Leonor hizo un movimiento brusco con la mano para llamar a la guardia.

—Escoltad a esta dama a sus aposentos y no permitáis que nadie os lo impida.

Leonor le hizo un gesto a la joven para que siguiera a los guardias. Emalie se puso en pie e hizo una pequeña reverencia antes de salir.

Juan la observó marcharse con lascivia. Aquello no había terminado todavía, y así quiso hacérselo saber a su madre.

—No estoy nada satisfecho con vuestra intervención, señora. Nada satisfecho.

—Satisfecho o no, estoy aquí por tu culpa. Y me quedaré hasta estar segura de que Emalie está salvo.

—O hasta que algo reclame vuestra atención en otra parte.

Juan se acercó a su lado y la besó otra vez en la mejilla. Pero en lugar de apartarse después, le susurró una advertencia al oído.

—Dedícate a preocuparte de Ricardo y déjame Inglaterra a mí, anciana.

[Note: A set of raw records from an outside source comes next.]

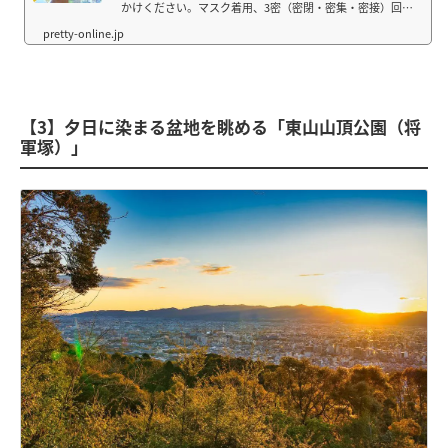
かけください。マスク着用、3密（密閉・密集・密接）回
避、ソーシャルディスタンスの確保、咳エチケットの遵守
を心がけましょう。大人も楽しめるレトロかわいいクリー
ムソーダが京都でも大人気！今回は京都で楽...
【3】夕日に染まる盆地を眺める「東山山頂公園（将
軍塚）」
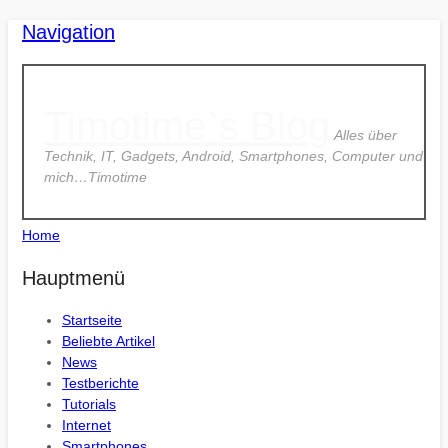
Navigation
Timotime`s Blog
Alles über
Technik, IT, Gadgets, Android, Smartphones, Computer und
mich…Timotime
Home
Hauptmenü
Startseite
Beliebte Artikel
News
Testberichte
Tutorials
Internet
Smartphones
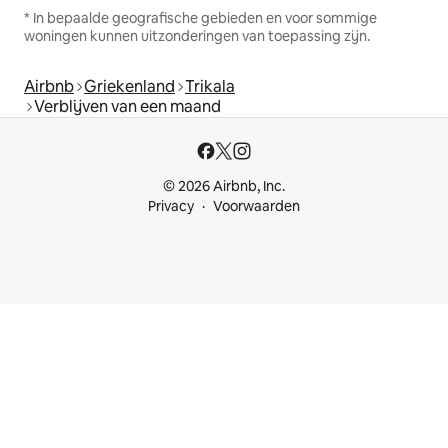
* In bepaalde geografische gebieden en voor sommige
woningen kunnen uitzonderingen van toepassing zijn.
Airbnb
Griekenland
Trikala
Verblijven van een maand
© 2026 Airbnb, Inc.
Privacy
Voorwaarden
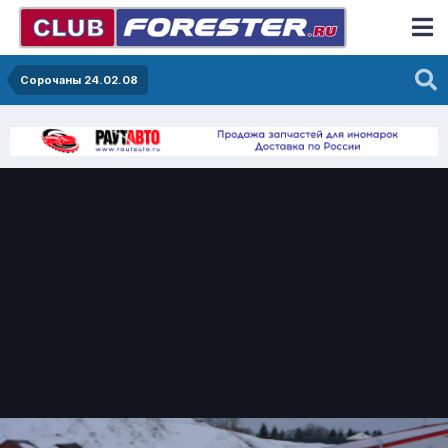
Сорочаны 24.02.08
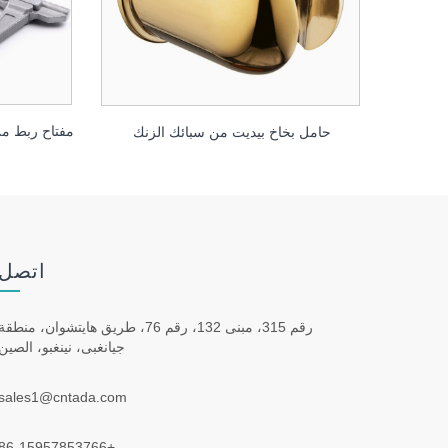
حامل بخاخ بيديت من سبائك الزنك
اتصل 
رقم 315، مبنى 132، رقم 76، طريق هايتشوان، منطقة
جيانغبى، نينغبو، الصين
sales1@cntada.com
+86-15957853766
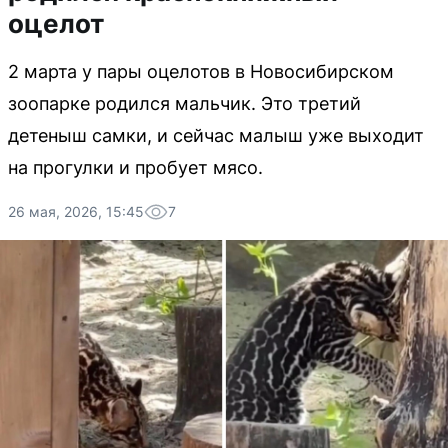
оцелот
2 марта у пары оцелотов в Новосибирском
зоопарке родился мальчик. Это третий
детеныш самки, и сейчас малыш уже выходит
на прогулки и пробует мясо.
26 мая, 2026, 15:45
7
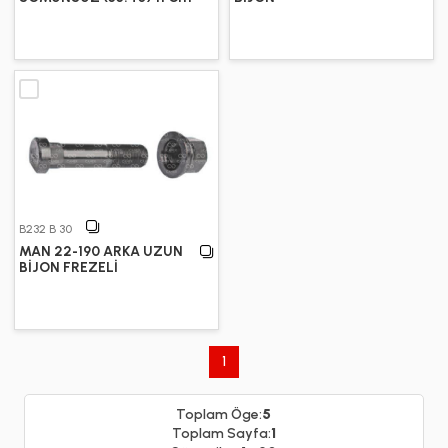
B232 B 30
MAN 22-190 ARKA UZUN
BİJON FREZELİ
1
Toplam Öge:
5
Toplam Sayfa:
1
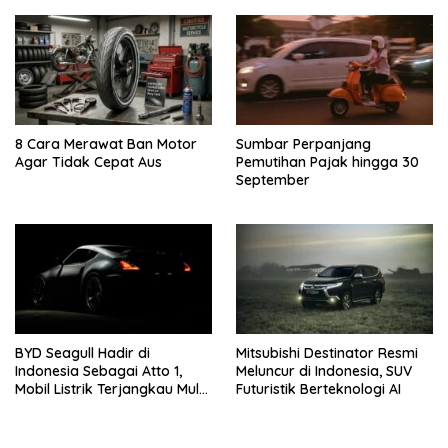
8 Cara Merawat Ban Motor
Sumbar Perpanjang
Agar Tidak Cepat Aus
Pemutihan Pajak hingga 30
September
BYD Seagull Hadir di
Mitsubishi Destinator Resmi
Indonesia Sebagai Atto 1,
Meluncur di Indonesia, SUV
Mobil Listrik Terjangkau Mulai
Futuristik Berteknologi AI
Rp195 Juta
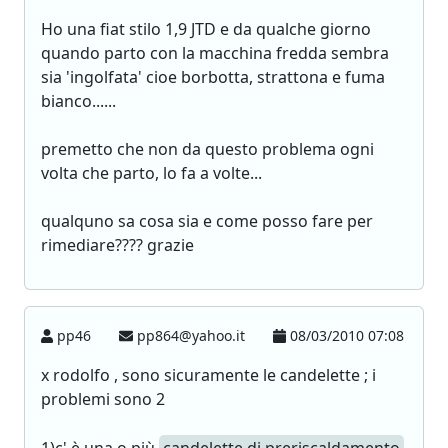
Ho una fiat stilo 1,9 JTD e da qualche giorno
quando parto con la macchina fredda sembra
sia 'ingolfata' cioe borbotta, strattona e fuma
bianco......
premetto che non da questo problema ogni
volta che parto, lo fa a volte...
qualquno sa cosa sia e come posso fare per
rimediare???? grazie
pp46
pp864@yahoo.it
08/03/2010 07:08
x rodolfo , sono sicuramente le candelette ; i
problemi sono 2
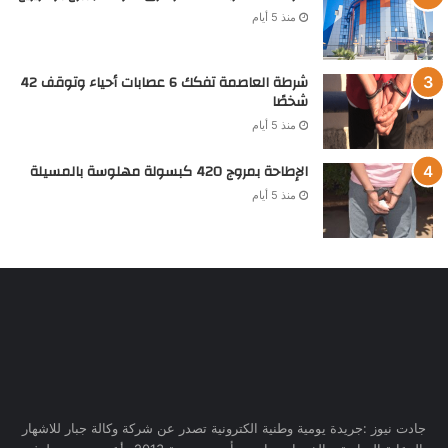
منذ 5 أيام
شرطة العاصمة تفكك 6 عصابات أحياء وتوقف 42
شخصًا
منذ 5 أيام
الإطاحة بمروج 420 كبسولة مهلوسة بالمسيلة
منذ 5 أيام
جادت نيوز :جريدة يومية وطنية الكترونية تصدر عن شركة وكالة جبار للاشهار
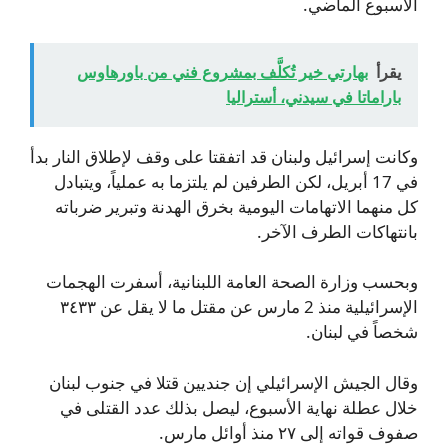
الأسبوع الماضي.
يقرأ
بهارتي خير تُكلَّف بمشروع فني من باورهاوس
باراماتا في سيدني، أستراليا
وكانت إسرائيل ولبنان قد اتفقتا على وقف لإطلاق النار بدأ
في 17 أبريل، لكن الطرفين لم يلتزما به عملياً، ويتبادل
كل منهما الاتهامات اليومية بخرق الهدنة وتبرير ضرباته
بانتهاكات الطرف الآخر.
وبحسب وزارة الصحة العامة اللبنانية، أسفرت الهجمات
الإسرائيلية منذ 2 مارس عن مقتل ما لا يقل عن ٣٤٣٣
شخصاً في لبنان.
وقال الجيش الإسرائيلي إن جنديين قتلا في جنوب لبنان
خلال عطلة نهاية الأسبوع، ليصل بذلك عدد القتلى في
صفوف قواته إلى ٢٧ منذ أوائل مارس.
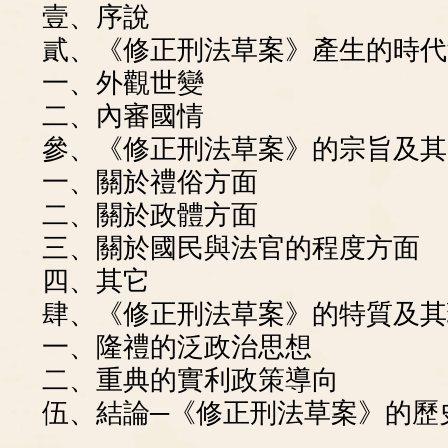
壹、序說
貳、《修正刑法草案》產生的時代
一、外觀世變
二、內審國情
參、《修正刑法草案》的宗旨及其
一、關於禮俗方面
二、關於政體方面
三、關於國民與法官的程度方面
四、其它
肆、《修正刑法草案》的特質及其
一、隆禮的泛政治思想
二、重典的實利政策導向
伍、結論─《修正刑法草案》的歷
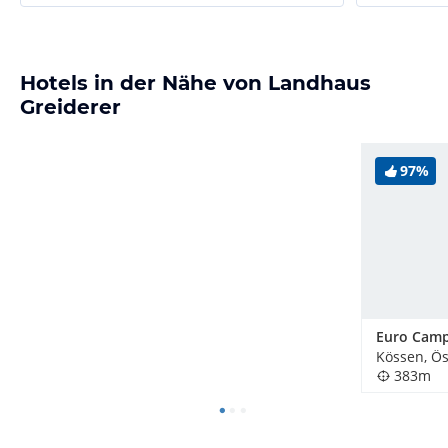
Hotels in der Nähe von Landhaus
Greiderer
97%
Euro Cam
Kössen, Ös
383m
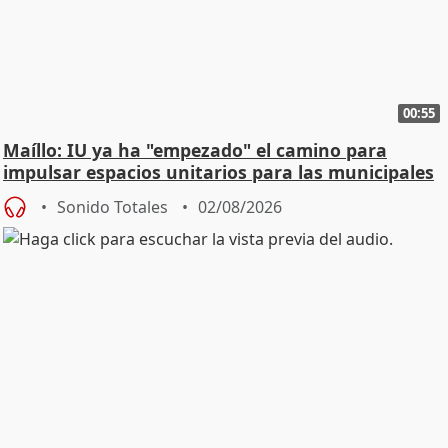
00:55
Maíllo: IU ya ha "empezado" el camino para
impulsar espacios unitarios para las municipales
Sonido Totales
02/08/2026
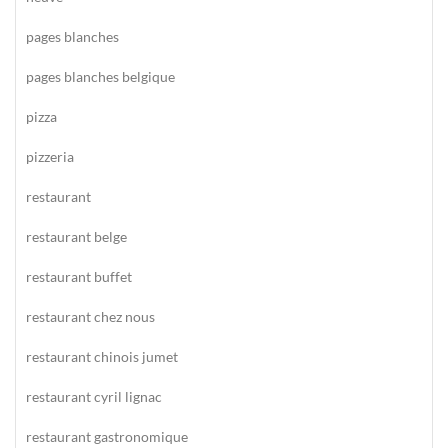
pages blanches
pages blanches belgique
pizza
pizzeria
restaurant
restaurant belge
restaurant buffet
restaurant chez nous
restaurant chinois jumet
restaurant cyril lignac
restaurant gastronomique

Leonor se quedó muy quieta mientras aquella víbora salía de la habitación y los guardias cerraban la puerta tras él. Y entonces, por primera vez en mucho tiempo, Leonor, reina de Inglaterra, permitió que todos y cada uno de sus setenta y dos años le pesaran momentáneamente sobre los hombros. Y aquel peso inmenso la dejó sin respiración mientras pensaba en el modo de solucionar aquel problema.

Dos

Provincia de Anjou, Francia

Junio de 1194

Christian Dumont rechinó los dientes y trató de no pensar en el ruido que hacían las ratas escurridizas que había en el suelo de su celda. Durante sus meses de cautiverio había aprendido a ignorar los sonidos de los roedores, los gritos de dolor de los prisioneros e incluso las protestas de su estómago vacío. Pero lo que no podía ignorar era la tos constante de su hermano Geoffrey, que siempre lo despertaba.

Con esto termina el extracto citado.